Dat eiser in bezwaar niet fysiek is gehoord, doet hier niet aan af. De fysieke hoorzitting vond geen doorgang vanwege de Covid-19-periode. Eiser is vervolgens in de gelegenheid gesteld om digitaal gehoord te worden. Het komt voor eisers rekening dat hij, vooral in een periode waarin digitaal communiceren de norm was, geen beschikking had over MS Teams. Eiser heeft op 18 november 2021 kennisgenomen van de afwijzing van het verzoek om een fysieke hoorzitting en had dus tot aan de hoorzitting van 23 november 2021 om MS Teams te installeren. Dit is volgens de rechtbank geen onredelijk korte termijn. Overigens heeft eiser in beroep, zo heeft hij verklaard ter zitting, voldoende de gelegenheid gehad zijn standpunt toe te lichten.

Conclusie en gevolgen

5. Het beroep is ongegrond. Dat betekent dat het college het bezwaar terecht niet-ontvankelijk heeft verklaard omdat eiser geen belanghebbende is - in de zin van artikel 1:2 van de Awb - bij de opgelegde bouwstop. Eiser krijgt daarom het griffierecht niet terug. Hij krijgt ook geen vergoeding van zijn proceskosten.

Beslissing

De rechtbank verklaart het beroep ongegrond.
Deze uitspraak is gedaan door mr. E.J. Govaers, rechter, in aanwezigheid van B.C. van Sprundel-Thelosen, griffier. De uitspraak is uitgesproken in het openbaar op 23 mei 2023.
griffier
rechter
Een afschrift van deze uitspraak is verzonden aan partijen op:

Informatie over hoger beroep

Een partij die het niet eens is met deze uitspraak, kan een hogerberoepschrift sturen naar de Afdeling bestuursrechtspraak van de Raad van State waarin wordt uitgelegd waarom deze partij het niet eens is met deze uitspraak. Het hogerberoepschrift moet worden ingediend binnen zes weken na de dag waarop deze uitspraak is verzonden. Kan de indiener de behandeling van het hoger beroep niet afwachten, omdat de zaak spoed heeft, dan kan de indiener de voorzieningenrechter van de Afdeling bestuursrechtspraak van de Raad van State vragen om een voorlopige voorziening (een tijdelijke maatregel) te treffen.

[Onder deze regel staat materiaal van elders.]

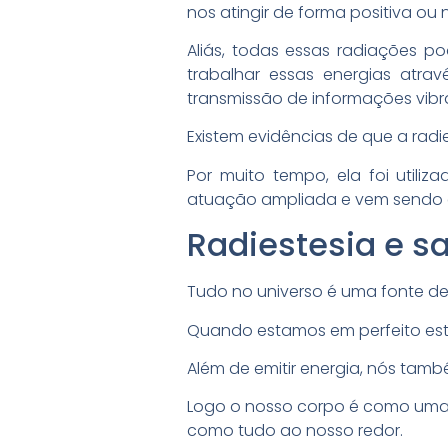
nos atingir de forma positiva ou 
Aliás, todas essas radiações po
trabalhar essas energias atra
transmissão de informações vibr
Existem evidências de que a radie
Por muito tempo, ela foi util
atuação ampliada e vem sendo 
Radiestesia e s
Tudo no universo é uma fonte de 
Quando estamos em perfeito est
Além de emitir energia, nós tam
Logo o nosso corpo é como uma
como tudo ao nosso redor.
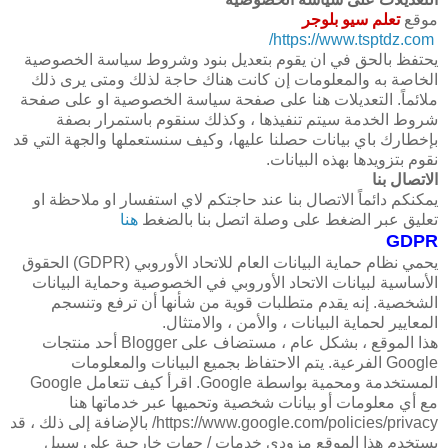
موقع
تعلم سيو بلوجر
https://www.tsptdz.com/
يحتفظ بالحق في ان يقوم بتعديل بنود وشروط سياسة الخصوصية
الخاصة به والمعلومات إن كانت هناك حاجة لذلك ومتى يرى ذلك
ملائماً. التعديلات هنا على صفحة سياسة الخصوصية او على صفحة
شروط الخدمة سيتم تنفيذها ، وكذلك سنقوم باستمرار بصفة
بإخطارك باي بيانات حصلنا عليها، وكيف سنستعملها والجهة التي قد
نقوم بتزويدها بهذه البيانات.
الاتصال بنا
يمكنكم دائماً الاتصال بنا عند حاجتكم لاي استفسار او ملاحظة او
تعليق عبر الضغط على وصلة اتصل بنا بالضغط
هنا
GDPR
يحمي نظام حماية البيانات العام للاتحاد الأوروبي (GDPR) الحقوق
الأساسية لبيانات الاتحاد الأوروبي في الخصوصية وحماية البيانات
الشخصية. إنه يقدم متطلبات قوية من شأنها أن ترفع وتنسجم
المعايير لحماية البيانات ، والأمن ، والامتثال.
هذا الموقع ، بشكل عام ، مستضاف على Blogger أحد منتجات
Google الفرعية. يتم الاحتفاظ بجميع البيانات والمعلومات
المستخدمة ومحمية بواسطة Google. اقرأ كيف تتعامل Google
مع أي معلومات أو بيانات شخصية وتحميها عبر خدماتها هنا
https://www.google.com/policies/privacy/ بالإضافة إلى ذلك ، قد
يستخدم هذا الموقع مزودي خدمات / جهات خارجية على سبيل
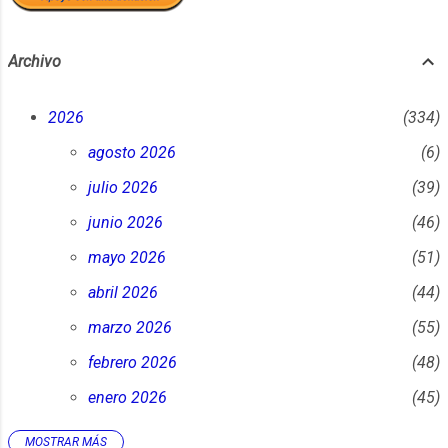
Archivo
2026
334
agosto 2026
6
julio 2026
39
junio 2026
46
mayo 2026
51
abril 2026
44
marzo 2026
55
febrero 2026
48
enero 2026
45
MOSTRAR MÁS
2025
452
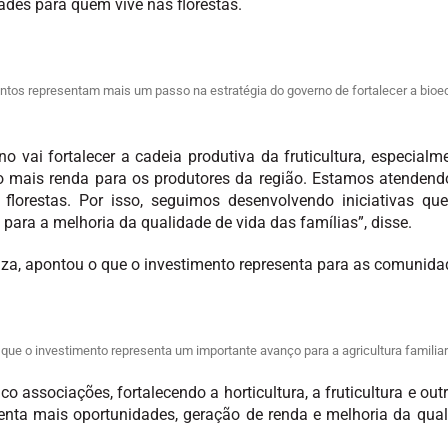
ades para quem vive nas florestas.
ntos representam mais um passo na estratégia do governo de fortalecer a bio
vai fortalecer a cadeia produtiva da fruticultura, especial
o mais renda para os produtores da região. Estamos atenden
florestas. Por isso, seguimos desenvolvendo iniciativas q
para a melhoria da qualidade de vida das famílias”, disse.
za, apontou o que o investimento representa para as comunida
que o investimento representa um importante avanço para a agricultura famili
co associações, fortalecendo a horticultura, a fruticultura e ou
nta mais oportunidades, geração de renda e melhoria da qua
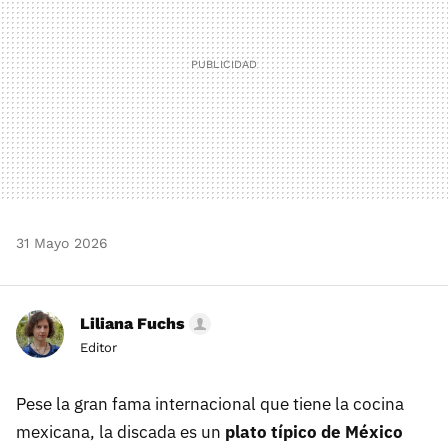
31 Mayo 2026
Liliana Fuchs
Editor
Pese la gran fama internacional que tiene la cocina
mexicana, la discada es un
plato típico de México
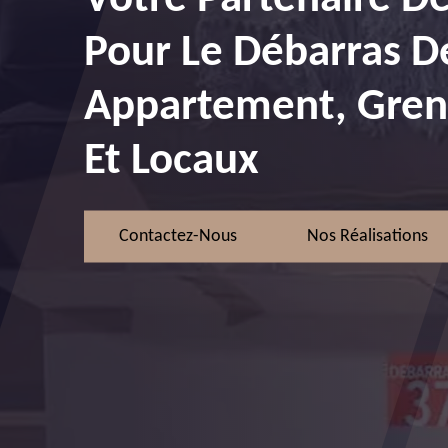
Pour Le Débarras D
Appartement, Greni
Et Locaux
Contactez-Nous
Nos Réalisations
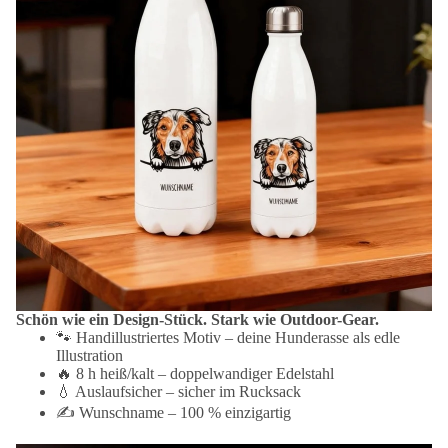
Schön wie ein Design-Stück. Stark wie Outdoor-Gear.
🐾 Handillustriertes Motiv – deine Hunderasse als edle
Illustration
🔥 8 h heiß/kalt – doppelwandiger Edelstahl
💧 Auslaufsicher – sicher im Rucksack
✍️ Wunschname – 100 % einzigartig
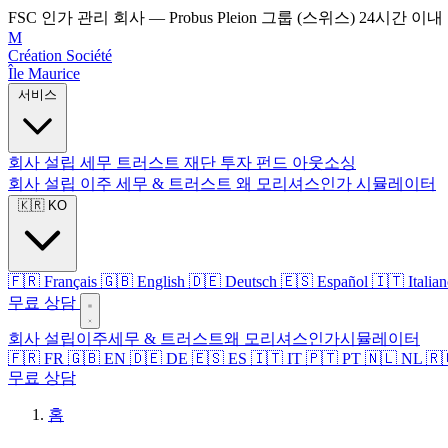
FSC 인가 관리 회사 — Probus Pleion 그룹 (스위스)
24시간 이내
M
Création Société
Île Maurice
서비스
회사 설립
세무
트러스트
재단
투자 펀드
아웃소싱
회사 설립
이주
세무 & 트러스트
왜 모리셔스인가
시뮬레이터
🇰🇷 KO
🇫🇷 Français
🇬🇧 English
🇩🇪 Deutsch
🇪🇸 Español
🇮🇹 Italia
무료 상담
회사 설립
이주
세무 & 트러스트
왜 모리셔스인가
시뮬레이터
🇫🇷 FR
🇬🇧 EN
🇩🇪 DE
🇪🇸 ES
🇮🇹 IT
🇵🇹 PT
🇳🇱 NL
🇷
무료 상담
홈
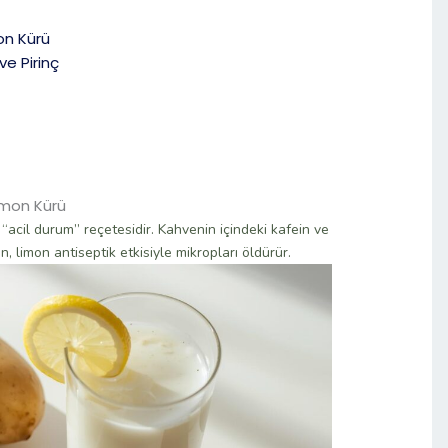
mon Kürü
ve Pirinç
Limon Kürü
 “acil durum” reçetesidir. Kahvenin içindeki kafein ve
, limon antiseptik etkisiyle mikropları öldürür.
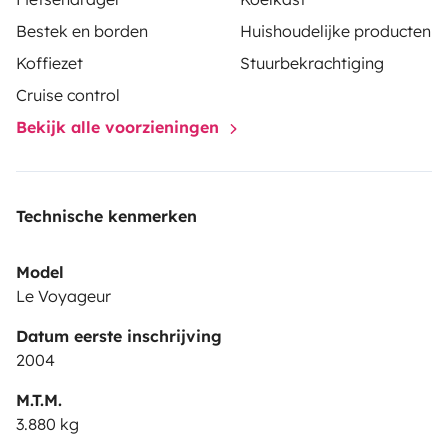
Bestek en borden
Huishoudelijke producten
Koffiezet
Stuurbekrachtiging
Cruise control
Bekijk alle voorzieningen
Technische kenmerken
Model
Le Voyageur
Datum eerste inschrijving
2004
M.T.M.
3.880 kg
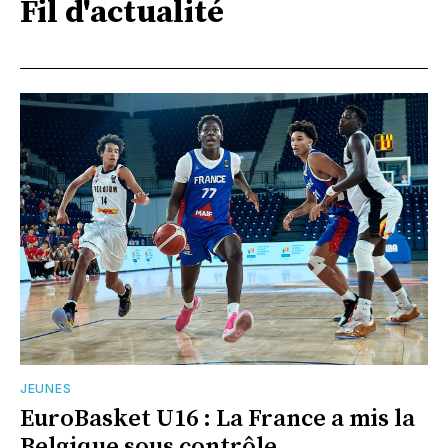
Fil d'actualité
JEUNES
EuroBasket U16 : La France a mis la
Belgique sous contrôle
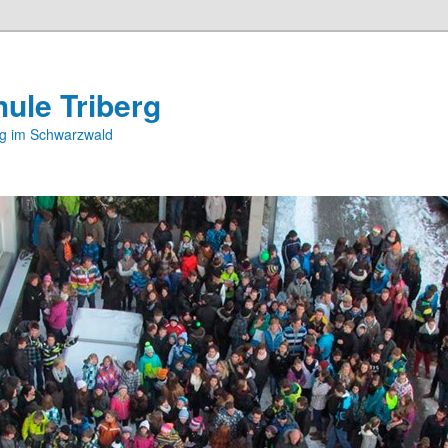
ule Triberg
rg im Schwarzwald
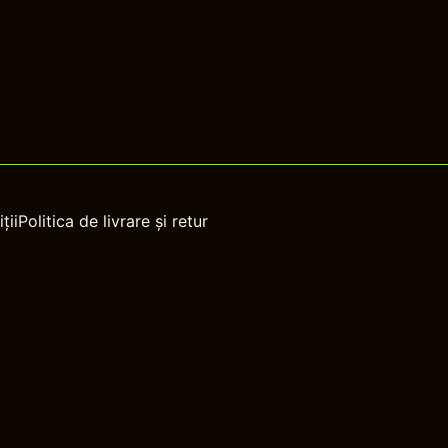
ții
Politica de livrare și retur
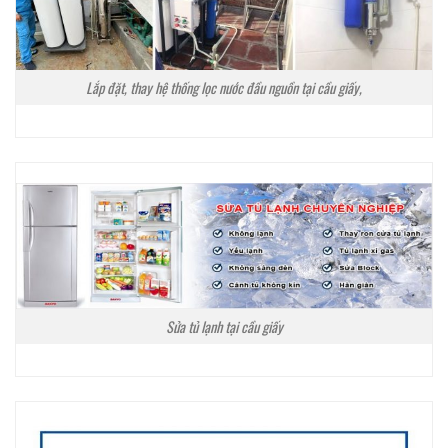
Lắp đặt, thay hệ thống lọc nước đầu nguồn tại cầu giấy,
Sửa tủ lạnh tại cầu giấy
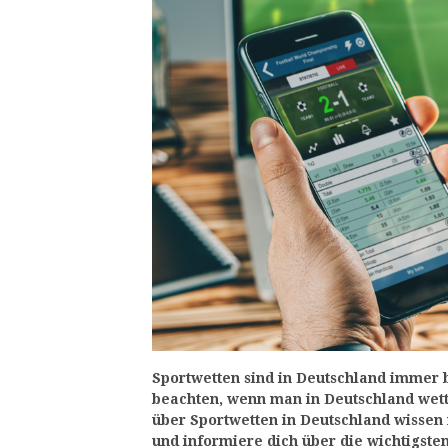
Sportwetten sind in Deutschland immer 
beachten, wenn man in Deutschland wett
über Sportwetten in Deutschland wissen m
und informiere dich über die wichtigste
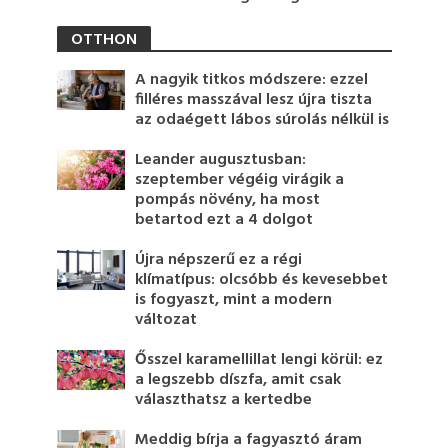
OTTHON
A nagyik titkos módszere: ezzel
filléres masszával lesz újra tiszta
az odaégett lábos súrolás nélkül is
Leander augusztusban:
szeptember végéig virágik a
pompás növény, ha most
betartod ezt a 4 dolgot
Újra népszerű ez a régi
klímatípus: olcsóbb és kevesebbet
is fogyaszt, mint a modern
változat
Ősszel karamellillat lengi körül: ez
a legszebb díszfa, amit csak
választhatsz a kertedbe
Meddig bírja a fagyasztó áram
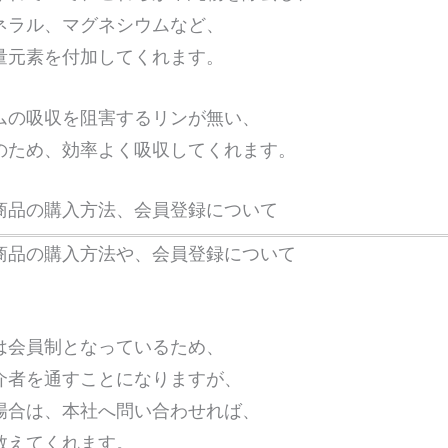
ネラル、マグネシウムなど、
量元素を付加してくれます。
ムの吸収を阻害するリンが無い、
のため、効率よく吸収してくれます。
商品の購入方法、会員登録について
商品の購入方法や、会員登録について
は会員制となっているため、
介者を通すことになりますが、
場合は、本社へ問い合わせれば、
教えてくれます。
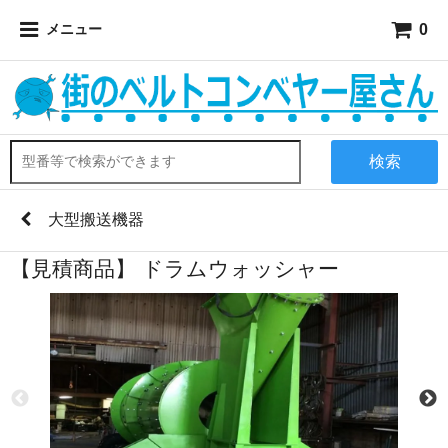
0
メニュー
検索
大型搬送機器
【見積商品】 ドラムウォッシャー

Bijlage: voor deze uitspraak belangrijke wet- en regelgeving

Algemene wet bestuursrecht
Artikel 1:2
1. Onder belanghebbende wordt verstaan: degene wiens belang rechtstreeks bij een besluit is betrokken.
2. Ten aanzien van bestuursorganen worden de hun toevertrouwde belangen als hun belangen beschouwd.
3. Ten aanzien van rechtspersonen worden als hun belangen mede beschouwd de algemene en collectieve belangen die zij krachtens hun doelstellingen en blijkens hun feitelijke werkzaamheden in het bijzonder behartigen.
Artikel 7:1
1. Degene aan wie het recht is toegekend beroep bij een bestuursrechter in te stellen, dient alvorens beroep in te stellen bezwaar te maken, tenzij:
a. het besluit in bezwaar of in administratief beroep is genomen,
b. het besluit aan goedkeuring is onderworpen,
c. het besluit een goedkeuring of een weigering daarvan inhoudt,
d. het besluit is voorbereid met toepassing van afdeling 3.4,
e. het besluit is genomen op basis van een uitspraak waarin de bestuursrechter met toepassing van artikel 8:72, vierde lid, onderdeel a, heeft bepaald dat afdeling 3.4 geheel of gedeeltelijk buiten toepassing blijft,
f. het beroep zich richt tegen het niet tijdig nemen van een besluit,
g. het besluit is genomen op grond van een voorschrift als genoemd in de bij deze wet behorende Regeling rechtstreeks beroep dan wel het besluit anderszins in die regeling is omschreven.
2. Tegen de beslissing op het bezwaar kan beroep worden ingesteld met toepassing van de voorschriften die gelden voor het instellen van beroep tegen het besluit waartegen bezwaar is gemaakt.
Artikel 8:1
Een belanghebbende kan tegen een besluit beroep instellen bij de bestuursrechter.

Voetnoten

1.Zie bijvoorbeeld ook Rb Midden-Nederland 4 maart 2021 (ECLI:NL:RBMNE:2021:1025 en ABRvS 20 oktober 2004, ECLI:NL:RVS:2004:AR4300).